KPK menyatakan perjalanan dinas yang dibiayai panitia tidak berlaku untuk penegakan hukum

    Wartawan Tribunnews.com, Ilham Rian Pratama

    TRIBUNNEWS.COM, JAKARTA – Komisi Pemberantasan Korupsi (KPK) menyatakan aturan baru terkait perjalanan dinas yang dibiayai panitia penyelenggara tidak berlaku bagi Deputi Bidang Penindakan.

    KPK memastikan untuk perjalanan dinas dalam rangka penuntutan, anggaran KPK tetap digunakan.

    Baca juga: Perjalanan Dinas Dibiayai Panitia, KPK: Harmonisasi Aturan ASN

    “Untuk mengantisipasi munculnya benturan kepentingan dalam proses penanganan suatu perkara, kegiatan di bidang penuntutan tetap menggunakan anggaran KPK,” kata Pj Juru Bicara KPK Ali Fikri dalam keterangannya, Senin (9/8/2021). .

    Ali mengatakan, meski aturan perjalanan dinas diubah pimpinan, pegawai KPK dalam menjalankan tugasnya tetap berpedoman pada kode etik pegawai dengan pengawasan ketat oleh Dewan Pengawas dan Inspektorat untuk menolak gratifikasi dan menghindari benturan kepentingan.

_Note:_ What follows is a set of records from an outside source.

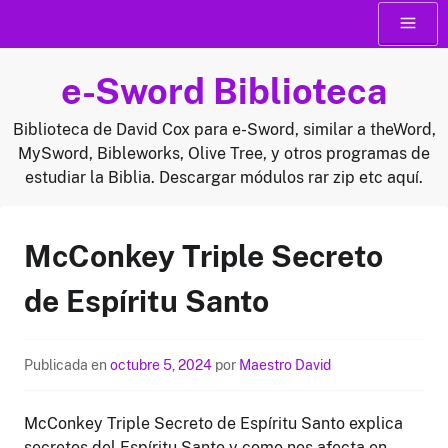
Saltar
Menú
al
contenido
e-Sword Biblioteca
Biblioteca de David Cox para e-Sword, similar a theWord,
MySword, Bibleworks, Olive Tree, y otros programas de
estudiar la Biblia. Descargar módulos rar zip etc aquí.
McConkey Triple Secreto
de Espíritu Santo
Publicada en
octubre 5, 2024
por
Maestro David
McConkey Triple Secreto de Espíritu Santo explica
secretos del Espíritu Santo y como nos afecta en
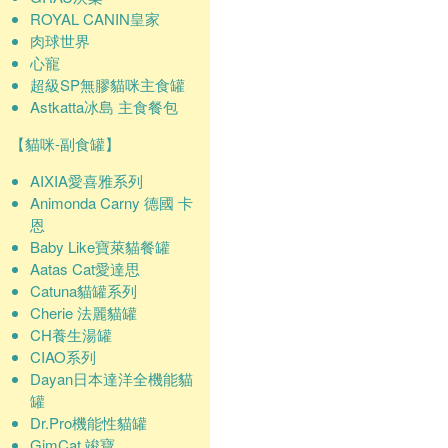
ROYAL CANIN皇家
肉球世界
心寵
超級SP無膠貓咪主食罐
Astkatta冰島 主食餐包
【貓咪-副食罐】
AIXIA愛喜雅系列
Animonda Carny 德國 卡
恩
Baby Like寶萊貓餐罐
Aatas Cat愛達思
Catuna貓罐系列
Cherie 法麗貓罐
CH養生湯罐
CIAO系列
Dayan日本達洋全機能貓
罐
Dr.Pro機能性貓罐
GimCat 竣寶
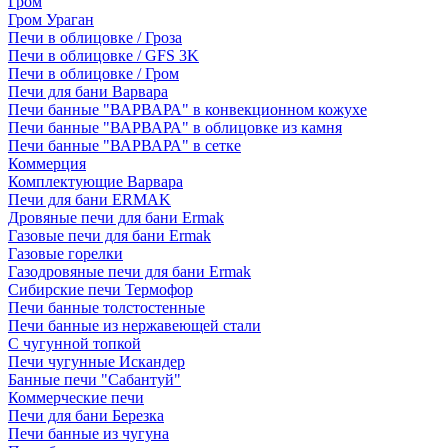
Гром
Гром Ураган
Печи в облицовке / Гроза
Печи в облицовке / GFS 3K
Печи в облицовке / Гром
Печи для бани Варвара
Печи банные "ВАРВАРА" в конвекционном кожухе
Печи банные "ВАРВАРА" в облицовке из камня
Печи банные "ВАРВАРА" в сетке
Коммерция
Комплектующие Варвара
Печи для бани ERMAK
Дровяные печи для бани Ermak
Газовые печи для бани Ermak
Газовые горелки
Газодровяные печи для бани Ermak
Сибирские печи Термофор
Печи банные толстостенные
Печи банные из нержавеющей стали
С чугунной топкой
Печи чугунные Искандер
Банные печи "Сабантуй"
Коммерческие печи
Печи для бани Березка
Печи банные из чугуна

    Baca juga: Pimpinan KPK Keluarkan Aturan Baru: Perjalanan Dinas Pegawai Akan Dibayar Panitia Penyelenggara

    “Kami mengajak masyarakat untuk ikut mengawasi penggunaan APBN, agar tetap taat aturan dan mengutamakan ketepatan sasaran dan manfaat,” ujarnya.

    Kabarnya, KPK telah menerbitkan Peraturan Pimpinan KPK Nomor 6 Tahun 2021 tentang Perjalanan Dinas di Lingkungan Komisi Pemberantasan Korupsi. Aturan tersebut ditandatangani pada 30 Juli 2021.

    Dalam peraturan tersebut disebutkan bahwa perjalanan dinas dalam rangka menghadiri rapat, seminar dan sejenisnya ditanggung oleh panitia penyelenggara.